Don't wanna alarm you but I chest shot 2 bucks back to back with a slug gun(385gr bullet). Found a small amount of blood on both for around 150 yards and then it just disappeared. First time I've ever shot 2 solid rack bucks together and lost both of them. I'll never chest shoot one again.


----------



## RHowington (Nov 24, 2012)

I did the same to a large Mississippi buck. Got to nervous and found about 10 drops. Spent while day in the woods looking. I thought I was going to throw up. it had more than 8 and wide. Biggest deer ever saw in stand. I still get sick thinking about it. But you never know...

Stalking my dinner


----------



## saltgrass (Sep 1, 2008)

ScullsMcNasty said:


> Don't wanna alarm you but I chest shot 2 bucks back to back with a slug gun(385gr bullet). Found a small amount of blood on both for around 150 yards and then it just disappeared. First time I've ever shot 2 solid rack bucks together and lost both of them. I'll never chest shoot one again.


Shot a doe that ran 30yds or so no blood. Shot a 8pt two years ago that dropped rite ther. 

Know what you mean tho. If i would of waited 5 mins he would have been 25yds from me and prob. gave me a better shot. But the des. we make sometimes.

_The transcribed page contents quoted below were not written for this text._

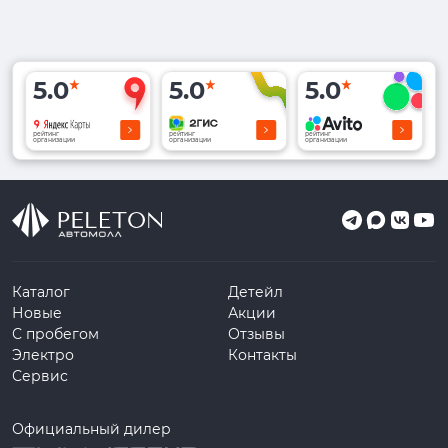
5.0
5.0
5.0
рейтинг
рейтинг
рейтинг
организации
организации
организации
Каталог
Детейл
Новые
Акции
С пробегом
Отзывы
Электро
Контакты
Сервис
Официальный дилер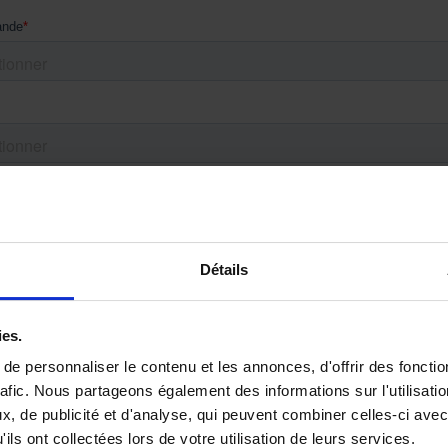
Détails
ies.
e personnaliser le contenu et les annonces, d'offrir des fonctio
rafic. Nous partageons également des informations sur l'utilisati
, de publicité et d'analyse, qui peuvent combiner celles-ci avec
ils ont collectées lors de votre utilisation de leurs services.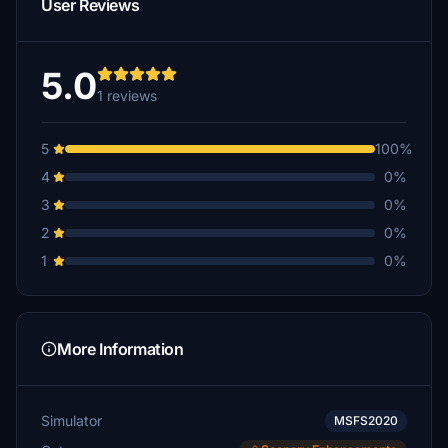
User Reviews
5.0
1 reviews
5
100%
4
0%
3
0%
2
0%
1
0%
More Information
Simulator
MSFS2020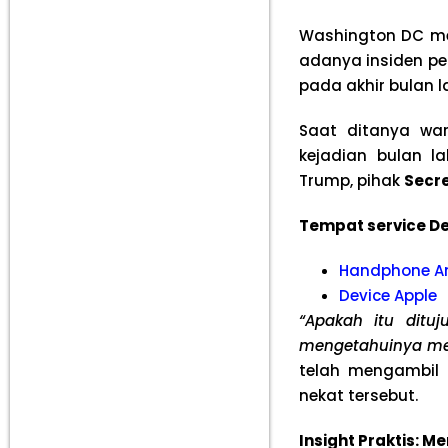
Washington DC mem
adanya insiden p
pada akhir bulan la
Saat ditanya wa
kejadian bulan 
Trump, pihak
Secre
Tempat service De
Handphone A
Device Apple
“Apakah itu dituj
mengetahuinya mela
telah mengambil a
nekat tersebut.
Insight Praktis:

Will be back up ther around lunch, due to work hopefully I find him. if not i hope i didn't hit him at all.


----------



## jigslinger (Sep 30, 2007)

If he had his tail down, chances are you hit him. Good luck in the morning.


----------



## SouthAlabamaSlayer (Oct 13, 2011)

And look for buzzards.


----------



## MULLET HUNTER (Oct 3, 2007)

Ill call you around noon. Ill be up their at noon "Scotts" we will find him... He is laying right their Boles...... Call you tomorrow good luck sleeping pal:whistling:


----------



## saltgrass (Sep 1, 2008)

MULLET HUNTER said:


> Ill call you around noon. Ill be up their at noon "Scotts" we will find him... He is laying right their Boles...... Call you tomorrow good luck sleeping pal:whistling:


Thanks J. I will be up ther around that time. maybe before.


----------



## Jason (Oct 2, 2007)

I've only chest shot a nannie at about 50 yards w/ a 7-08 and she dropped in her tracks. You talking about a full chest (deer facing you)? Depends on what kinda angle you were at...


----------



## born2fizh (Feb 6, 2008)

You know you already have a stand named after you!!! Hope you killed him.


----------



## Telum Pisces (Sep 27, 2007)

Jason said:


> I've only chest shot a nannie at about 50 yards w/ a 7-08 and she dropped in her tracks. You talking about a full chest (deer facing you)? Depends on what kinda angle you were at...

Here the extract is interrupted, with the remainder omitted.